15 April 2015: In some cultures (Vietnamese, for example), sandwiches are a breakfast mainstay.  For some reason, however, Americans seem to dismiss the notion of much more than eggs and ham on their breakfast sandwich (Cafe Bella being an exception).  Perhaps acquiescing to American tastes, The Rush’s ubiquitously named Breakfast Sandwich does indeed include eggs and a type of ham (prosciutto) then it gets creative with  tomato, arugula, and basil aioli.  There isn’t enough prosciutto to suit the ham lover in most of us and veggie haters might not like the thick tomatoes or peppery arugula, but most will enjoy the sandwich in its entirety. 

Fried Chicken Sandwich

23 April 2015:The answer-slash-punchline to the trite joke that begins “why did the chicken cross the road?” could well be “to avoid becoming a chicken sandwich.” What chicken in its right mind would want a fate so boring? Despite being so commonplace (operative word, common), the chicken sandwich at one restaurant is more of the same banality as you’ll find at almost every other restaurant. You’d think someone (besides the Stone Face Tavern) could come up with something original to do with chicken. The Shop has! Its fried chicken sandwich is constructed with a buttermilk fried chicken breast, shaved cabbage slaw, a creamy caraway dressing, housemade pickles and just enough hot sauce to create an absolutely delicious interplay with the caraway dressing. The chicken itself is moist and sheathed with a light breading which glistens from the creaminess of the caraway and fiery red of the sauce. The pickles provide a tart, but not lip-pursing foil while the shaved cabbage slaw offers a textural contrast. It’s a chicken sandwich any self-respecting chicken would gladly sacrifice its feathers to be a part of.
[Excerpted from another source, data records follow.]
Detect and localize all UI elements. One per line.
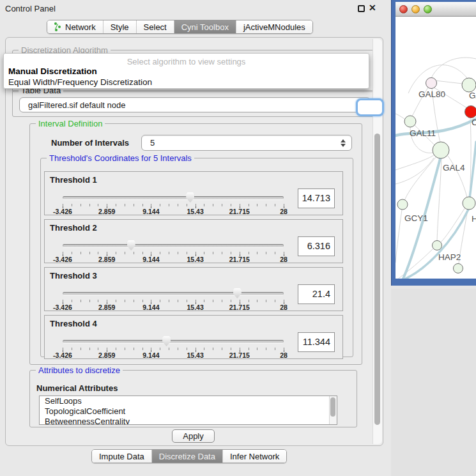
- network-window-titlebar[interactable]: [395, 2, 476, 17]
- tick-label: 21.715: [229, 208, 250, 215]
- tab-network[interactable]: Network: [47, 20, 104, 33]
- threshold-3-slider[interactable]: [63, 292, 284, 295]
- node-gal11[interactable]: [404, 116, 416, 127]
- threshold-2-slider[interactable]: [63, 244, 284, 247]
- algorithm-placeholder: Select algorithm to view settings: [4, 57, 369, 66]
- list-item[interactable]: TopologicalCoefficient: [40, 406, 337, 417]
- node-label-gal4: GAL4: [443, 163, 465, 173]
- tick-label: 2.859: [98, 303, 115, 311]
- tick-label: -3.426: [53, 351, 72, 359]
- thresholds-group-label: Threshold's Coordinates for 5 Intervals: [47, 153, 194, 163]
- close-traffic-light-icon[interactable]: [399, 5, 408, 13]
- tab-impute-data[interactable]: Impute Data: [92, 450, 152, 463]
- list-item[interactable]: BetweennessCentrality: [40, 417, 337, 425]
- attributes-group-label: Attributes to discretize: [36, 365, 123, 375]
- threshold-2-panel: Threshold 2 -3.426 2.859 9.144 15.43 21.…: [44, 219, 343, 263]
- threshold-4-label: Threshold 4: [50, 319, 97, 328]
- tick-label: 15.43: [187, 208, 203, 215]
- tab-infer-network[interactable]: Infer Network: [223, 450, 286, 463]
- node-selected-red[interactable]: [465, 106, 476, 118]
- threshold-4-panel: Threshold 4 -3.426 2.859 9.144 15.43 21.…: [44, 315, 343, 359]
- node-label-ga: GA: [469, 91, 476, 100]
- slider-tick-labels: -3.426 2.859 9.144 15.43 21.715 28: [63, 208, 284, 215]
- threshold-1-label: Threshold 1: [50, 175, 97, 185]
- tab-select[interactable]: Select: [137, 20, 174, 33]
- threshold-4-value-field[interactable]: 11.344: [298, 332, 335, 352]
- tab-select-label: Select: [144, 22, 167, 32]
- list-item[interactable]: SelfLoops: [40, 396, 337, 406]
- tick-label: 9.144: [142, 351, 159, 359]
- tick-label: 28: [280, 208, 288, 215]
- node-ga[interactable]: [462, 78, 476, 92]
- tick-label: 15.43: [187, 303, 203, 311]
- node-gcy1[interactable]: [397, 199, 408, 210]
- tab-style-label: Style: [111, 22, 129, 32]
- content-scrollbar-thumb[interactable]: [374, 134, 380, 425]
- slider-thumb[interactable]: [186, 192, 194, 203]
- control-panel-title: Control Panel: [5, 4, 56, 13]
- interval-definition-label: Interval Definition: [36, 119, 105, 128]
- node-bottom[interactable]: [454, 264, 463, 273]
- minimize-traffic-light-icon[interactable]: [411, 5, 420, 13]
- tab-jactivemnodules[interactable]: jActiveMNodules: [236, 20, 312, 33]
- threshold-1-value-field[interactable]: 14.713: [298, 188, 335, 208]
- tab-discretize-data[interactable]: Discretize Data: [152, 450, 223, 463]
- menu-item-manual-discretization[interactable]: Manual Discretization: [8, 66, 97, 76]
- toolbox-tabs: Network Style Select Cyni Toolbox jActiv…: [47, 20, 313, 34]
- tab-cyni-toolbox[interactable]: Cyni Toolbox: [174, 20, 236, 33]
- list-scrollbar-thumb[interactable]: [330, 397, 335, 417]
- threshold-2-value-field[interactable]: 6.316: [298, 236, 335, 256]
- slider-thumb[interactable]: [162, 336, 171, 346]
- slider-thumb[interactable]: [233, 288, 242, 298]
- node-label-hap2: HAP2: [438, 252, 461, 262]
- cyni-content-panel: Discretization Algorithm Table Data galF…: [5, 37, 383, 446]
- control-panel-titlebar: Control Panel ✕: [0, 0, 391, 17]
- node-gal80[interactable]: [426, 78, 437, 89]
- tick-label: 2.859: [98, 208, 115, 215]
- algorithm-combobox-focus-ring[interactable]: [356, 98, 384, 116]
- tab-style[interactable]: Style: [104, 20, 137, 33]
- node-label-gal11: GAL11: [410, 128, 436, 138]
- threshold-3-panel: Threshold 3 -3.426 2.859 9.144 15.43 21.…: [44, 267, 343, 311]
- highlighted-edges: [395, 119, 476, 279]
- tick-label: 2.859: [98, 256, 115, 263]
- slider-tick-labels: -3.426 2.859 9.144 15.43 21.715 28: [63, 303, 284, 311]
- menu-item-equal-width-frequency[interactable]: Equal Width/Frequency Discretization: [8, 77, 152, 87]
- node-gal4[interactable]: [433, 142, 449, 158]
- tick-label: 15.43: [187, 256, 203, 263]
- threshold-3-value-field[interactable]: 21.4: [298, 284, 335, 304]
- table-data-combobox[interactable]: galFiltered.sif default node: [19, 97, 371, 112]
- tick-label: 9.144: [142, 303, 159, 311]
- slider-tick-labels: -3.426 2.859 9.144 15.43 21.715 28: [63, 351, 284, 359]
- number-of-intervals-combobox[interactable]: 5: [141, 135, 352, 151]
- threshold-1-slider[interactable]: [63, 196, 284, 199]
- tab-cyni-toolbox-label: Cyni Toolbox: [181, 22, 229, 32]
- cyni-mode-tabs: Impute Data Discretize Data Infer Networ…: [91, 449, 287, 463]
- close-icon[interactable]: ✕: [369, 3, 376, 13]
- slider-minor-ticks: [63, 252, 284, 254]
- tab-infer-network-label: Infer Network: [230, 452, 279, 461]
- slider-minor-ticks: [63, 204, 284, 206]
- tick-label: -3.426: [53, 256, 72, 263]
- node-h[interactable]: [463, 197, 475, 210]
- slider-thumb[interactable]: [127, 240, 135, 250]
- tab-discretize-data-label: Discretize Data: [159, 452, 215, 461]
- tab-jactivemnodules-label: jActiveMNodules: [243, 22, 305, 32]
- table-data-group: Table Data galFiltered.sif default node: [12, 90, 376, 117]
- number-of-intervals-value: 5: [142, 138, 341, 148]
- float-window-icon[interactable]: [358, 5, 365, 12]
- threshold-4-slider[interactable]: [63, 340, 284, 343]
- apply-button[interactable]: Apply: [172, 429, 215, 443]
- tick-label: 21.715: [229, 351, 250, 359]
- zoom-traffic-light-icon[interactable]: [424, 5, 432, 13]
- slider-minor-ticks: [63, 348, 284, 350]
- network-canvas[interactable]: GAL80 GA C GAL11 GAL4 GCY1 H HAP2: [395, 17, 476, 279]
- node-hap2[interactable]: [433, 241, 442, 250]
- tab-network-label: Network: [65, 22, 96, 32]
- node-label-h: H: [472, 214, 476, 224]
- tick-label: -3.426: [53, 303, 72, 311]
- node-label-gcy1: GCY1: [404, 213, 428, 223]
- tick-label: 2.859: [98, 351, 115, 359]
- network-graph: GAL80 GA C GAL11 GAL4 GCY1 H HAP2: [395, 17, 476, 279]
- node-label-c: C: [472, 118, 476, 127]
23 April 2015: For years I didn’t understand coffee snobs and their haughty, expensive designer mochas, lattes, espressos and cappuccinos. The lure of these trendy and upscale aromatic elixirs escaped me until my first sip of the red chili (SIC) mocha at Café Bella in Rio Rancho. To say it was love at first sip was an understatement, one that opened my eyes to the realization that maybe the coffee snobs were right. Because my daytime proximity to Café Bella has shifted by nearly twenty miles, I’ve searched high and low for a closer proximity version of the soothing, sating, invigorating siren’s call that is red chile mocha. While none have equaled the one at my beloved Café Bella, the Mexican Mocha at The Shop has lessened my pain a bit. It’s an earthy, palate-pleasing beverage which more than hints at piquancy and chocolate, two of the world’s finest taste sensations.

Housemade Granola & Yogurt (Photo Courtesy of Hannah Walraven)
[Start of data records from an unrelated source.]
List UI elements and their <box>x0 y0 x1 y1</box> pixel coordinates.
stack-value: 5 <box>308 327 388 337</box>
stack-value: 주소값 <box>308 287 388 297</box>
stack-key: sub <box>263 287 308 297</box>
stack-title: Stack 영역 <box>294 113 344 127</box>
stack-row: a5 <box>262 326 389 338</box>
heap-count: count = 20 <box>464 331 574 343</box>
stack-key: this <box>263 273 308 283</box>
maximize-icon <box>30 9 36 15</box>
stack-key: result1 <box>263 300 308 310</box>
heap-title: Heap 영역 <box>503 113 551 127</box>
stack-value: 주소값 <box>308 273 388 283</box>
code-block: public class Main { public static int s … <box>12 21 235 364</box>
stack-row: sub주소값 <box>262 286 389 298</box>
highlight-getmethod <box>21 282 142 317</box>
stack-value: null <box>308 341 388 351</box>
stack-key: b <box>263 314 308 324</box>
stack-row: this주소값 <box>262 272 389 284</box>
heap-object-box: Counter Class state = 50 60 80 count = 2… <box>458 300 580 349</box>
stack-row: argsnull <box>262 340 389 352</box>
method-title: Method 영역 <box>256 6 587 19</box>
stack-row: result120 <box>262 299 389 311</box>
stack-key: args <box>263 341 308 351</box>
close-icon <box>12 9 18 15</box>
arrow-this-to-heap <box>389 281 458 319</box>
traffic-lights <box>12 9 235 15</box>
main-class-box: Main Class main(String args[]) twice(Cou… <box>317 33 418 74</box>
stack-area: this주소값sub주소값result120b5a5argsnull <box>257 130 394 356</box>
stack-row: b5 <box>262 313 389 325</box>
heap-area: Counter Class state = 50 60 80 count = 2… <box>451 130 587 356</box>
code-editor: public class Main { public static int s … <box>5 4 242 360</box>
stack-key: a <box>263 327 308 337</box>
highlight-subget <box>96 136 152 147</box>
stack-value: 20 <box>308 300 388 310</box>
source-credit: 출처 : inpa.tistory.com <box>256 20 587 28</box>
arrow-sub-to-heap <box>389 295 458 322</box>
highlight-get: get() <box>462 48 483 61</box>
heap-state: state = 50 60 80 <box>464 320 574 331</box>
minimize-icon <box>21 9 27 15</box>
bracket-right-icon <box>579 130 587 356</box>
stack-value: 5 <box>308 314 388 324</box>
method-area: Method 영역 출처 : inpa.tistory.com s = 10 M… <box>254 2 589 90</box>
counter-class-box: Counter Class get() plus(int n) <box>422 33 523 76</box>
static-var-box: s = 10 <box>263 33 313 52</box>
19 May 2015: In the early ’70s, a television commercial for Post Grape-Nuts cereal featured outdoorsman Eull Gibbons asking viewers “Ever eat a pine tree?  Many parts are edible.”  This quote fueled the public’s imagination and made him a celebrity.  Much like Grape Nuts, granola signified the back-to-nature, whole-grain tenor which grew from the American counterculture movement of the 1960s and ’70s.  In fact, to the mainstream, granola was practically synonymous with a hippie lifestyle. 

Like many of the hippies of the ’60s and ’70s, granola has become mainstream.  Inventive restaurateurs have sown their wild oats with granola and have transformed what was once considered a sensible and healthy food concept into a popular and delicious dish.  The Shop’s rendition ranks right up there with the Flying Star‘s magnificent “Morning Sundae” as perhaps the city’s best granola dish.  This hearty housemade bowl of oats, nuts and dried fruits pairs oh so well with a tangy-sour yogurt punctuated with lemon and agave nectar and topped with fresh berries and local honey.

Duck Confit Sandwich (Photo Courtesy of Hannah Walraven)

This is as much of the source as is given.